Impatiently, Cloud glance out of the window. He was surprised and gratified to see a figure looming beside the carriage, and then the door was flung open. A tall, well-built man with spectacles tinted an ominous black stood there.

"Um… Biggs?" Cloud asked, and then mentally berated himself for being so stupid.

"No: Rude. I'm your new valet," the man replied stoically. As his glasses were so dark, Cloud was unsure whether the man was staring at him, and he found the sensation rather unnerving. His new valet? Cloud was suddenly struck by a horrible vision of the two of them standing alone in a room, and he being frozen with fear while this man towered over him as he undressed him.

"Ah. Yes, quite so," Cloud said in a weak voice. The man, Rude, got into the carriage and sat on the bench opposite them. Cloud unconsciously shrank back into the cushions behind him.

"Well, good morning to you, Mr… Rude. Pray, is that your first or second name?" Zack asked cheerfully, completely unfazed by the man's strong presence and cold aura.


"…I see," Zack answered, his smile wavering as he, too, began to become uncomfortable. "Um, when exactly did my father hire you?"

"I have been employed by his lordship on numerous occasions. In this instance I was called for this morning," Rude reluctantly answered, as though it took an immense effort for him to speak.

"And on what business did he employ you on these numerous occasions?" Cloud enquired a little suspiciously. Rude turned his head to face him and presumably look at him.

"That is none of your concern."

Cloud held Rude's gaze for a moment (which he managed by staring at the man's spectacles) and then edged infinitesimally closer to Zack. Thankfully, the awkward and, on one side, fearful atmosphere was broken by the arrival of Biggs.

"Good morning, young masters. Please forgive my lateness; I was delayed by his lordship, who wanted me to give this to Cloud," Biggs explained whilst clambering into the carriage. He settled himself by Rude, not at all fazed by the man's steely presence, nor the deathly glares he was getting from Cloud for calling him by his first name. Whilst Cloud was busy muttering "It's Mr Strife," Biggs put his hand into his waistcoat and produced a small piece of paper, neatly folded, which Cloud ill-naturedly accepted. As Cloud opened the letter, Zack leant towards him to read it over his shoulder, but withdrew at the look Cloud gave him.

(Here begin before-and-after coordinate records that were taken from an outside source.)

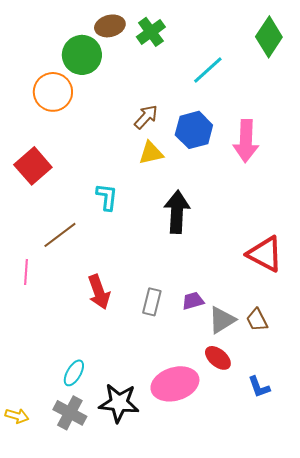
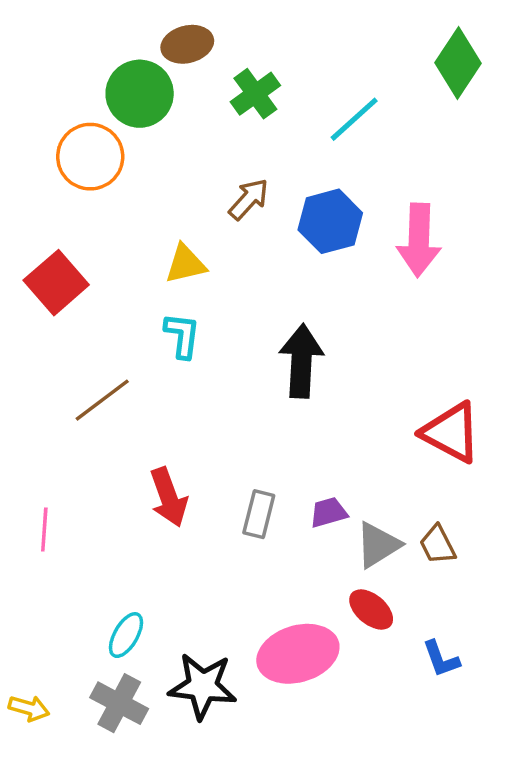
green cross: (151, 32) -> (255, 94), moved
yellow triangle: (151, 153) -> (186, 264), moved
pink line: (26, 272) -> (44, 529), moved

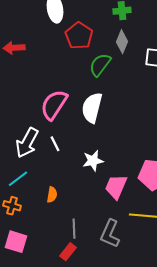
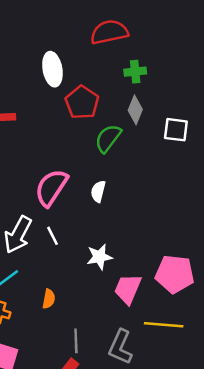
white semicircle: (92, 108) -> (98, 191), size x0.6

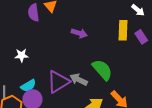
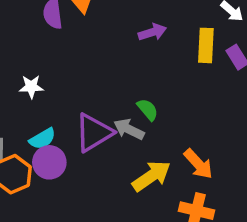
purple arrow: (79, 33) -> (152, 32), moved, turned -35
green semicircle: (102, 70) -> (148, 110), moved, size x0.6

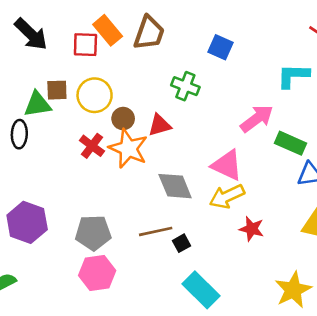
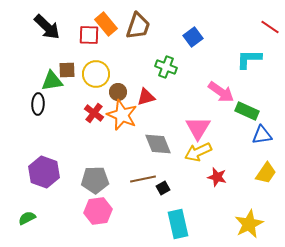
blue square: (220, 47) -> (193, 37), turned 30
pink arrow: (257, 119) -> (221, 92), turned 72
pink triangle: (227, 165) -> (198, 128), turned 36
cyan rectangle: (201, 290) -> (178, 224), turned 32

"By now I am sure you have met with your new valet, and doubtlessly find him less than satisfactory. I would remind you that the servants fall under my jurisdiction, and so any manservant I allow you to have you should be grateful for. By this you should also note that any aforementioned servant acts primarily according to my wishes, and only secondarily upon yours. Rude has long been an acquaintance and sometime employee of mine, and so you can be assured his unswerving loyalty lies with me, no matter what ingratiating tricks you play on him. Moreover on that subject, if I should here of any misconduct on your part (and believe me I will hear of it) you can be certain of receiving appropriate and speedy retribution.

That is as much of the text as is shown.